Working data:
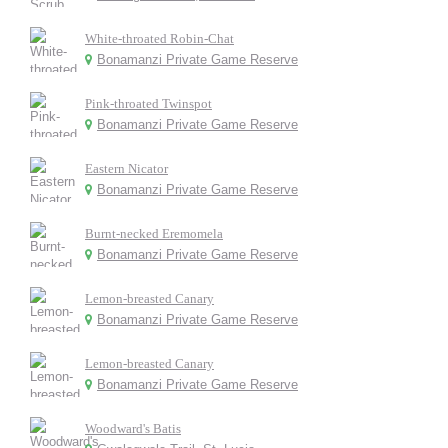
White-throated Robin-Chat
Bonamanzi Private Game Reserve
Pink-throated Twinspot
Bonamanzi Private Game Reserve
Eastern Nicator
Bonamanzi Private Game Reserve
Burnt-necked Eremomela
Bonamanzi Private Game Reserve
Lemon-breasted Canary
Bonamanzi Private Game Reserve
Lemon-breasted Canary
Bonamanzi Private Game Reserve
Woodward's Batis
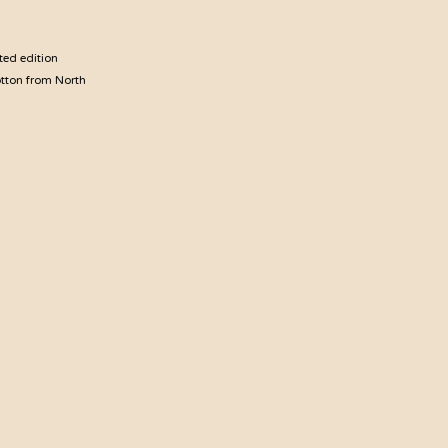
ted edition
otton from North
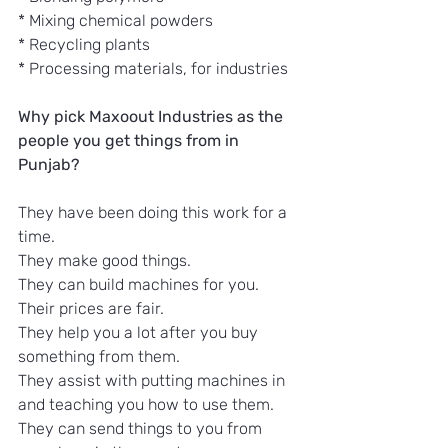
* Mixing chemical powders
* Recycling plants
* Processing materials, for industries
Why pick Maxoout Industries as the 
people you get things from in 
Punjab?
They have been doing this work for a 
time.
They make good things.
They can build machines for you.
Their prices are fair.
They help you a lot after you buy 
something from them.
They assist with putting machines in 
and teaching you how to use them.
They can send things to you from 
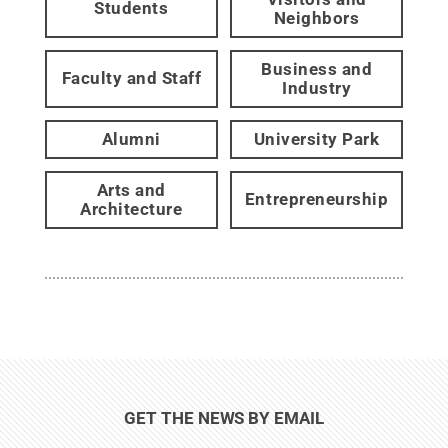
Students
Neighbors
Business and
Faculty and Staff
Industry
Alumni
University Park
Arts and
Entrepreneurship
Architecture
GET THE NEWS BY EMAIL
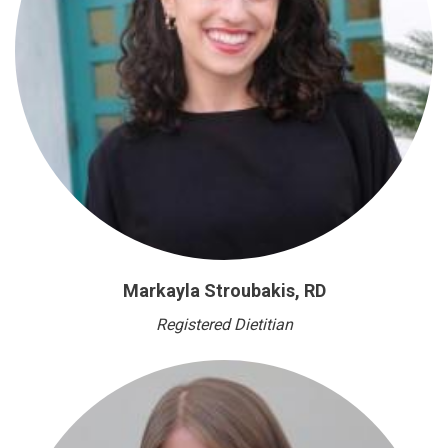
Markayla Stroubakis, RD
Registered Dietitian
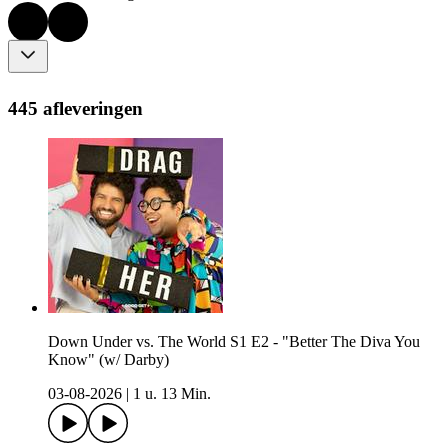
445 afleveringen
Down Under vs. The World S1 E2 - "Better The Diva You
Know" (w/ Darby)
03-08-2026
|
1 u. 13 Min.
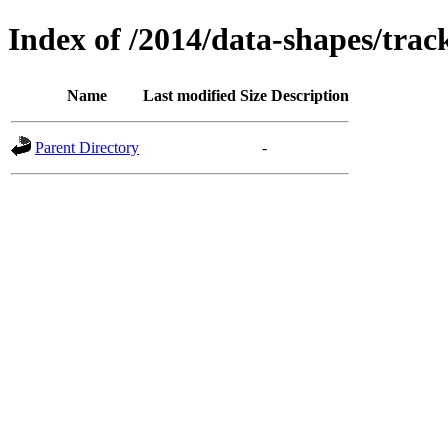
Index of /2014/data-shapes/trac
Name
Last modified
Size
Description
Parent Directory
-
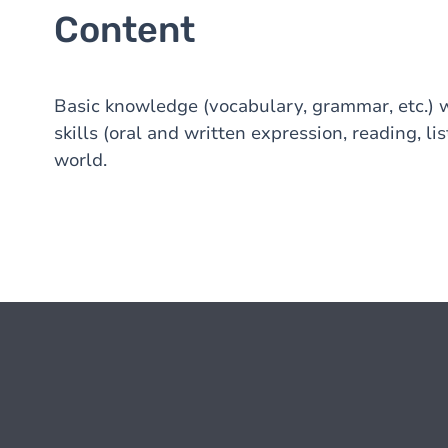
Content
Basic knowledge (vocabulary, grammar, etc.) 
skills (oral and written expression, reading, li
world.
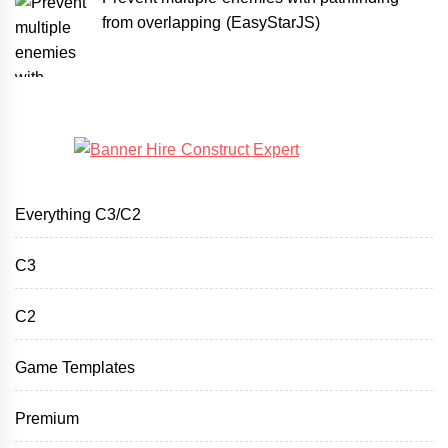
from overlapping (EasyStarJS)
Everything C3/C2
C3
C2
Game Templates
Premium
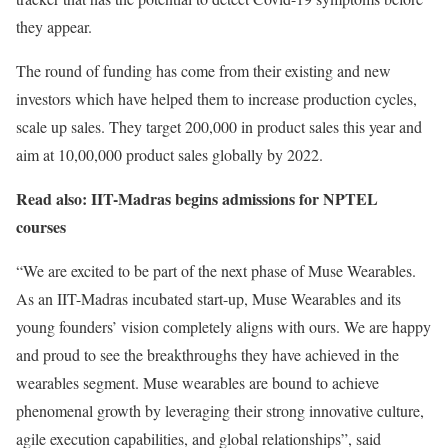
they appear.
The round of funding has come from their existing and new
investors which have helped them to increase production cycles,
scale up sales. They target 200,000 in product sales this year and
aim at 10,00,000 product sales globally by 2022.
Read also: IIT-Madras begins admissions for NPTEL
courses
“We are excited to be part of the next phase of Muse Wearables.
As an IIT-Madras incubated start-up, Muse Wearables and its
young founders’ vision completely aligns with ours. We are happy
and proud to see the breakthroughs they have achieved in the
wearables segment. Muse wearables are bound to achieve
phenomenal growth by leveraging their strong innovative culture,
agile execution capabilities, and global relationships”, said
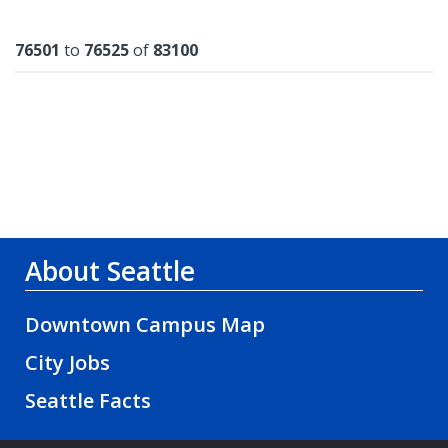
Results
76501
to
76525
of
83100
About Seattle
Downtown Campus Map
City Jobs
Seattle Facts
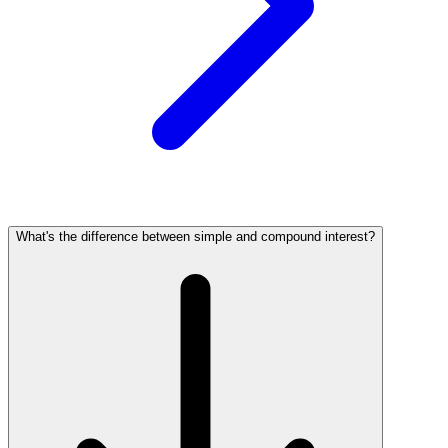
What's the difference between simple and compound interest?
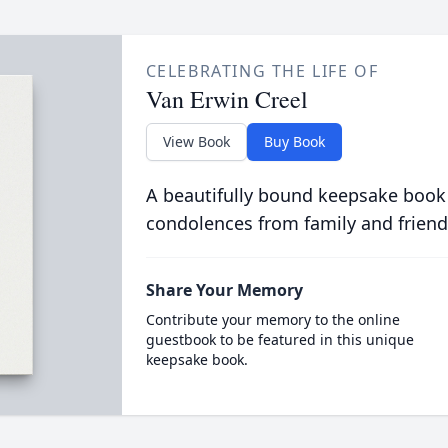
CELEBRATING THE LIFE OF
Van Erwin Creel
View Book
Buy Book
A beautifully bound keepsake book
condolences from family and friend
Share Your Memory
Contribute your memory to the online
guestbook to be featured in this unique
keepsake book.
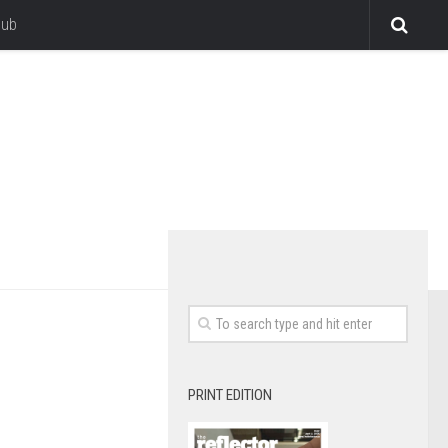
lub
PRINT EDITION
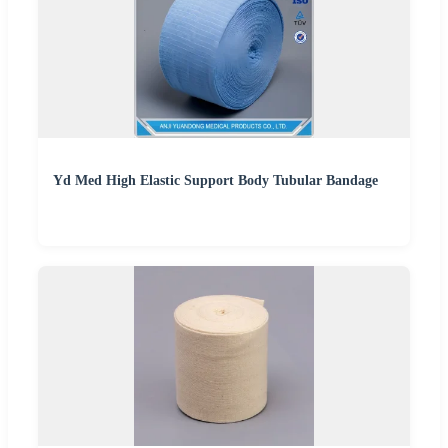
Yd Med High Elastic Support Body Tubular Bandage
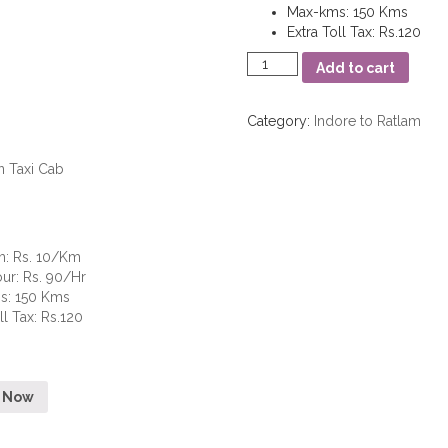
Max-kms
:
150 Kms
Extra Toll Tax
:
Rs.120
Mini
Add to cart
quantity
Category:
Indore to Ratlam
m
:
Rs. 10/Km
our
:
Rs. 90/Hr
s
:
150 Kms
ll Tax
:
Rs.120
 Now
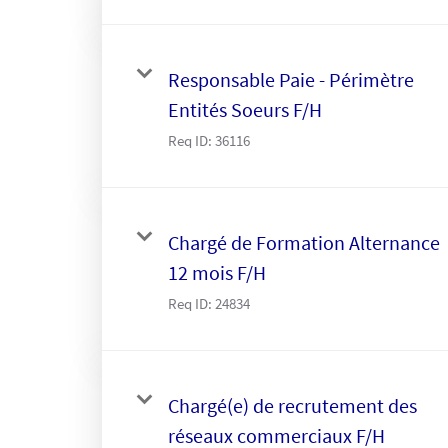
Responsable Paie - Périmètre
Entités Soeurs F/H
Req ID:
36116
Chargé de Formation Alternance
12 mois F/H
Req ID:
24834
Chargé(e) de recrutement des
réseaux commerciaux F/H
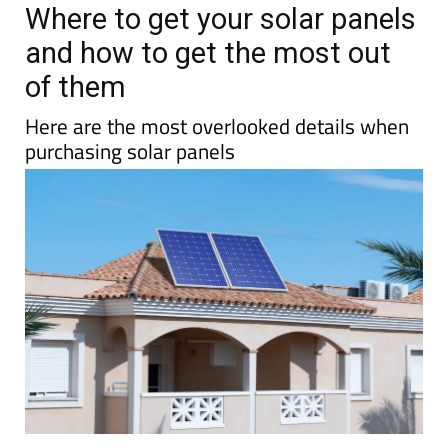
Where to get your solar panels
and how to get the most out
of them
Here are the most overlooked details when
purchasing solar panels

==

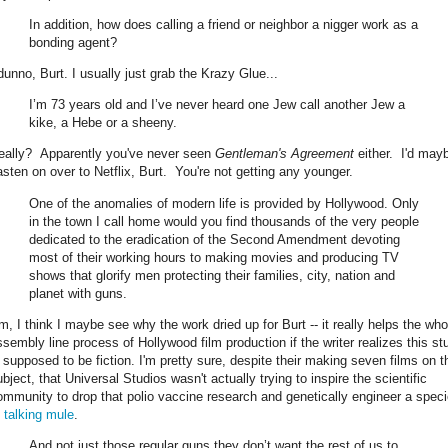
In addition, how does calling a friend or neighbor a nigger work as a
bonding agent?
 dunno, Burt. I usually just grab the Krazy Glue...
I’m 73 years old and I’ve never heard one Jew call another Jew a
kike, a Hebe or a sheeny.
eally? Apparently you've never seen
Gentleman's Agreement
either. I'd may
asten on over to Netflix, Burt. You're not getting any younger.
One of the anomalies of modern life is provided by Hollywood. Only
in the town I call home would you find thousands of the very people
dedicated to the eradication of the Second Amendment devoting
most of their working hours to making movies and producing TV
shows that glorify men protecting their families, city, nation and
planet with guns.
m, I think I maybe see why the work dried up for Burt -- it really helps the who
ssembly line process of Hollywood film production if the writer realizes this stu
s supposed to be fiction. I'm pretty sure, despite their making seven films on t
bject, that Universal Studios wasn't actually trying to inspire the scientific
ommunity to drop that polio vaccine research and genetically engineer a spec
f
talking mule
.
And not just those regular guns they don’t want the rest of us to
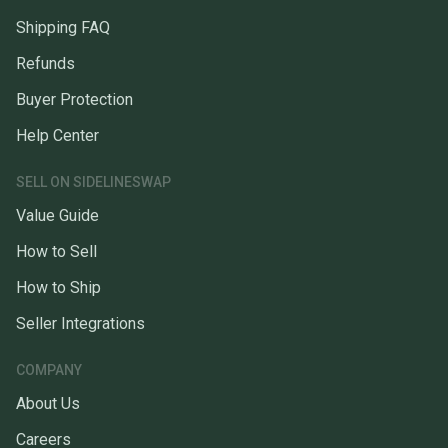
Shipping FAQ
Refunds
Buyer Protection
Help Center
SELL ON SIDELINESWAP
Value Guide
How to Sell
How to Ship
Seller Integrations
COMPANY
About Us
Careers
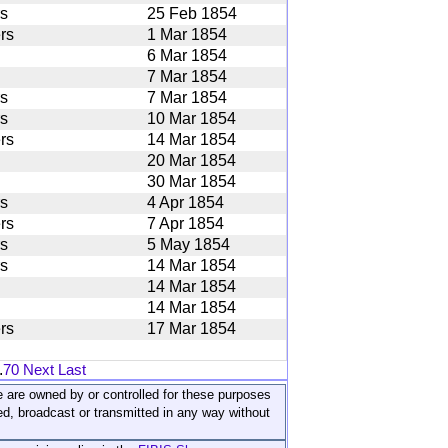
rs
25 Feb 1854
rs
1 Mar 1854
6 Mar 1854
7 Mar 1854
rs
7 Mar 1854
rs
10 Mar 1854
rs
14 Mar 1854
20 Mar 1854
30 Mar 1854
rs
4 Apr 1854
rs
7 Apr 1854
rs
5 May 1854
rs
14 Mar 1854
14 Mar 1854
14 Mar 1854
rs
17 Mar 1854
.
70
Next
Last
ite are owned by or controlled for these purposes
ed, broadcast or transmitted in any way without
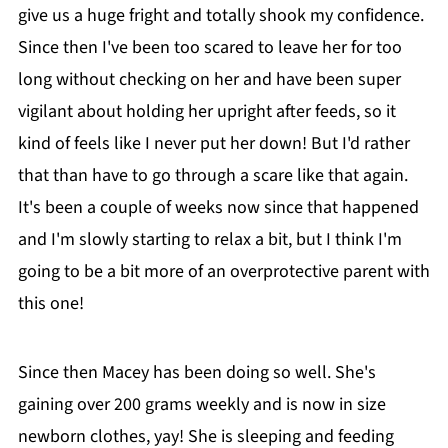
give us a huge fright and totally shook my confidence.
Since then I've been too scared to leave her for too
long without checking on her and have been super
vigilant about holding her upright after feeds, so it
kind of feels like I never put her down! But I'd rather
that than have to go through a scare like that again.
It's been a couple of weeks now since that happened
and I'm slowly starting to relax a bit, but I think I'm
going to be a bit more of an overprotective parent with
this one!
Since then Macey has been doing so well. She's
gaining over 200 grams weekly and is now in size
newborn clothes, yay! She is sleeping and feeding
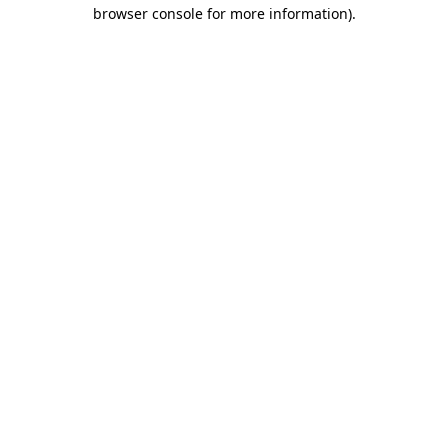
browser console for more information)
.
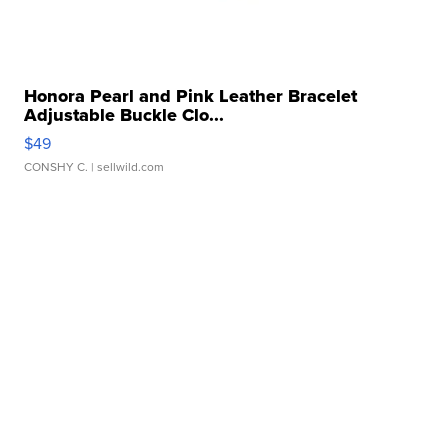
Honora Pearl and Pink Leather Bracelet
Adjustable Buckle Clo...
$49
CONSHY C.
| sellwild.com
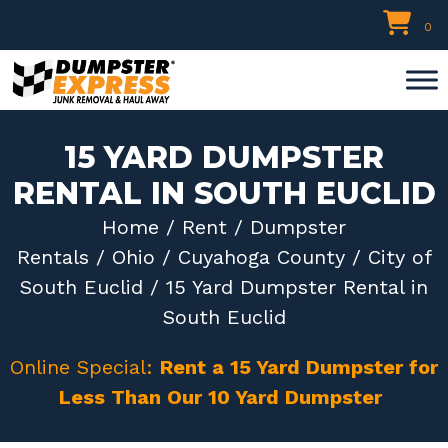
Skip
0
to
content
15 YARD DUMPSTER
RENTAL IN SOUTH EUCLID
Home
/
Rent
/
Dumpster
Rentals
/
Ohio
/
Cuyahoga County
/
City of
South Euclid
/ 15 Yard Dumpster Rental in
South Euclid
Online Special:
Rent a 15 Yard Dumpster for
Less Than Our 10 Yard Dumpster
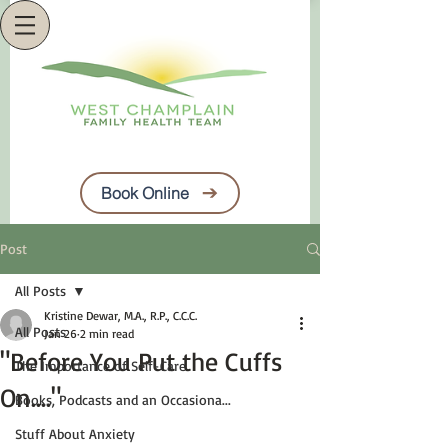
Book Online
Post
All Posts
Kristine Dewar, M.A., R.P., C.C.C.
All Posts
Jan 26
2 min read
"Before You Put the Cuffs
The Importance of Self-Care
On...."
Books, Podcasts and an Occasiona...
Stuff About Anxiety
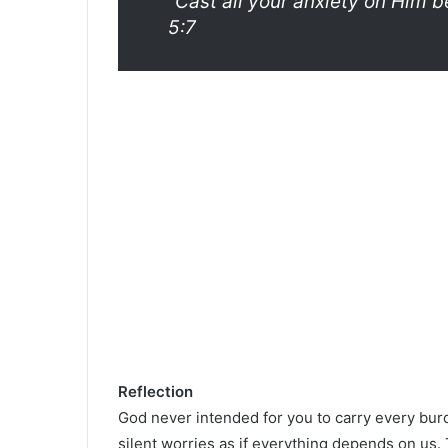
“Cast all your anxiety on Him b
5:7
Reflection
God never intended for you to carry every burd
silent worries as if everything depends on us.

Work to complete:
Give again, exactly as written above, every line from the one holding "White-throated Robin-Chat" to the one holding "Downtown Campus Map", with both ends kept and the pictures left out.

Exercise response:
White-throated Robin-Chat
Bonamanzi Private Game Reserve
Pink-throated Twinspot
Bonamanzi Private Game Reserve
Eastern Nicator
Bonamanzi Private Game Reserve
Burnt-necked Eremomela
Bonamanzi Private Game Reserve
Lemon-breasted Canary
Bonamanzi Private Game Reserve
Lemon-breasted Canary
Bonamanzi Private Game Reserve
Woodward's Batis
ted edition
otton from North
* Mixing chemical powders
* Recycling plants
* Processing materials, for industries
Why pick Maxoout Industries as the 
people you get things from in 
Punjab?
They have been doing this work for a 
time.
They make good things.
They can build machines for you.
Their prices are fair.
They help you a lot after you buy 
something from them.
They assist with putting machines in 
and teaching you how to use them.
They can send things to you from 
Students
Neighbors
Business and
Faculty and Staff
Industry
Alumni
University Park
Arts and
Entrepreneurship
Architecture
GET THE NEWS BY EMAIL
Markayla Stroubakis, RD
Registered Dietitian
445 afleveringen
Down Under vs. The World S1 E2 - "Better The Diva You
Know" (w/ Darby)
03-08-2026
|
1 u. 13 Min.
Index of /2014/data-shapes/trac
Name
Last modified
Size
Description
Parent Directory
-
Content
Basic knowledge (vocabulary, grammar, etc.) 
skills (oral and written expression, reading, li
world.
from overlapping (EasyStarJS)
Everything C3/C2
C3
C2
Game Templates
Premium
they appear.
The round of funding has come from their existing and new
investors which have helped them to increase production cycles,
scale up sales. They target 200,000 in product sales this year and
aim at 10,00,000 product sales globally by 2022.
Read also: IIT-Madras begins admissions for NPTEL
courses
“We are excited to be part of the next phase of Muse Wearables.
As an IIT-Madras incubated start-up, Muse Wearables and its
young founders’ vision completely aligns with ours. We are happy
and proud to see the breakthroughs they have achieved in the
wearables segment. Muse wearables are bound to achieve
phenomenal growth by leveraging their strong innovative culture,
agile execution capabilities, and global relationships”, said
Results
76501
to
76525
of
83100
About Seattle
Downtown Campus Map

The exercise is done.